Objective and subjective measurements of video display-induced eye fatigue were evaluated in a prospective, randomized, double-blind, placebo-controlled trial that administered bilberry extract (480 mg/day) for 8 weeks to Japanese office workers who complained of eye fatigue caused by use of video display terminals. Objective ophthalmic signs were assessed by measuring critical flicker fusion (CFF) and near point accommodation (NPA), whereas subjective symptoms were assessed through a self-reported questionnaire. Bilberry extract supplements (480 mg/day) or placebo were administered once daily after breakfast. At 8 weeks, the range of variation in CFF was significantly reduced in only the bilberry group; however, the difference in reduction range between groups was not significant. No difference in NPA was observed. Subjective symptoms improved significantly within the bilberry group as well as compared to placebo. At 8 weeks, dry eye sensation, double vision, and uncomfortable sensation all improved compared to baseline with bilberry (P < 0.05). Additionally, variations and eye fatigue (eg, ocular fatigue sensation, ocular pain, uncomfortable sensation, foreign body sensation) were significantly improved compared to placebo as early as week 4. Minor adverse events were reported in both groups; less frequent effects that occurred with bilberry included gastritis and gastric distress.(49) In another study of the same design (N=109), standardized bilberry extract 240 mg once daily for 12 weeks produced minimal but statistically significant improvements in baseline-adjusted ocular fatigue values (P=0.049) in healthy adults (mean age, 36 years) with subjective ocular fatigue symptoms whose work involved video display terminal tasks.(55)

Other uses

A clinical study from 1985 reported symptomatic improvement in dysmenorrhea with anthocyanosides 115 mg/day.(2) Bilberry reduced bacterial adhesion to a lesser extent than cranberry and showed efficacy against Streptococcus pneumoniae and Staphylococcus aureus.(38) Bilberry showed a dose-dependent effect on periods of immobility in mice with stress-induced chronic depression, suggested to be related to an antioxidant action.(12)
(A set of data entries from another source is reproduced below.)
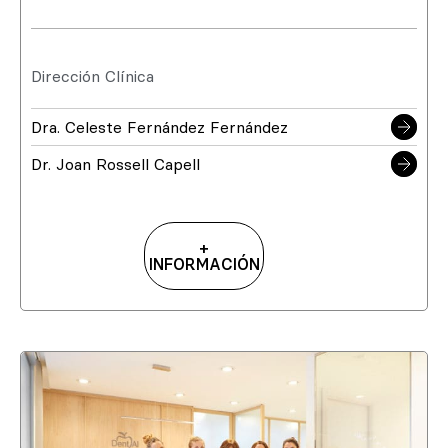
Dirección Clínica
Dra. Celeste Fernández Fernández
Dr. Joan Rossell Capell
+
INFORMACIÓN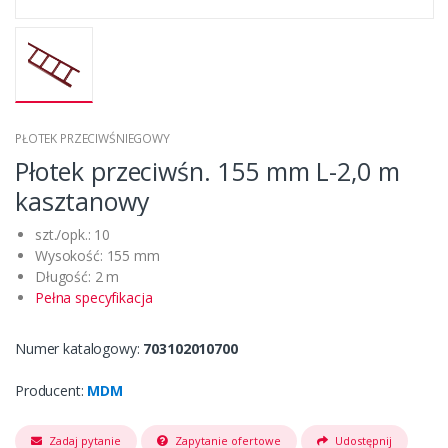
PŁOTEK PRZECIWŚNIEGOWY
Płotek przeciwśn. 155 mm L-2,0 m
kasztanowy
szt./opk.: 10
Wysokość: 155 mm
Długość: 2 m
Pełna specyfikacja
Numer katalogowy:
703102010700
Producent:
MDM
Zadaj pytanie
Zapytanie ofertowe
Udostępnij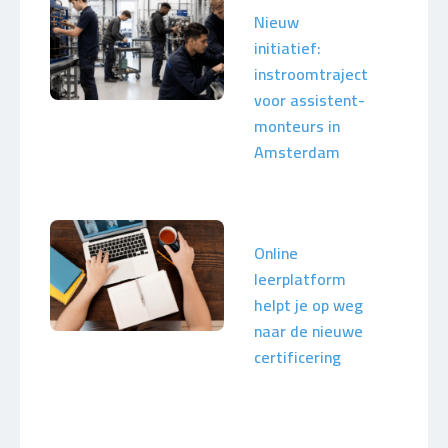
Nieuw
initiatief:
instroomtraject
voor assistent-
monteurs in
Amsterdam
Online
leerplatform
helpt je op weg
naar de nieuwe
certificering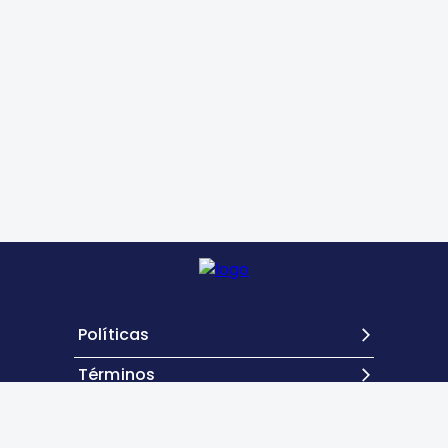
Políticas
Términos
Contacto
The effect of bilberry supplementation on routine dental clinical parameters of inflammation was evaluated in a randomized placebo-controlled trial in 24 healthy adults. Participants received standard of care (debridement and oral hygiene instructions), placebo, or 1 of 2 doses of bilberries 250 g/day or 500 g/day for 7 days. The 500 g/day bilberry and standard of care groups experienced a similar mean reduction in bleeding on probing (59% and 58%, respectively), while the lower dosed bilberry group and placebo group exhibited a 41% and 31% reduction, respectively. The difference between the 500 g/day bilberry group and placebo group was statistically and clinically significant. Additionally, significant differences were also observed in 3 cytokines (interleukin [IL]-1-beta, IL-6, and vascular endothelial growth factor) in the higher dose bilberry group compared to baseline. No adverse events were reported.(48)
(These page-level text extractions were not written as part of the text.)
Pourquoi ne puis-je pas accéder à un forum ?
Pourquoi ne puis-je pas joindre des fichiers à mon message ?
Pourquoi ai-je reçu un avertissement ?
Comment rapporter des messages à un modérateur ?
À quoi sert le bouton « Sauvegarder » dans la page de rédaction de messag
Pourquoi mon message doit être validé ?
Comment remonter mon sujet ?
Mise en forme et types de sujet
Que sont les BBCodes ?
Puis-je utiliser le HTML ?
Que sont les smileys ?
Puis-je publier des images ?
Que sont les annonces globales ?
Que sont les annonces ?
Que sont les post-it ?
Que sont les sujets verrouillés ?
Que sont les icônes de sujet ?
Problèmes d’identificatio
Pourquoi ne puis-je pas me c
Traditional dosages range from dried berries 20 to 60 g /day, or fresh berries 100 to 300 g/day.39

Limited clinical studies have evaluated daily supplemental bilberry 100 to 400 g over 4 to 8 weeks’ duration.6, 24

Typical bilberry products are standardized to 25% anthocyanoside content (approximately 36% anthocyanin), and 100 g of fresh fruit contains between 300 to 700 mg anthocyanin.6

Storage and processing of the fresh berries leads to degradation of anthocyanin content,3, 7, 9 and variations in bioavailability have been observed.39

Pregnancy / Lactation

GRAS status when used as food. Avoid doses above those found in food because safety and efficacy are unproven.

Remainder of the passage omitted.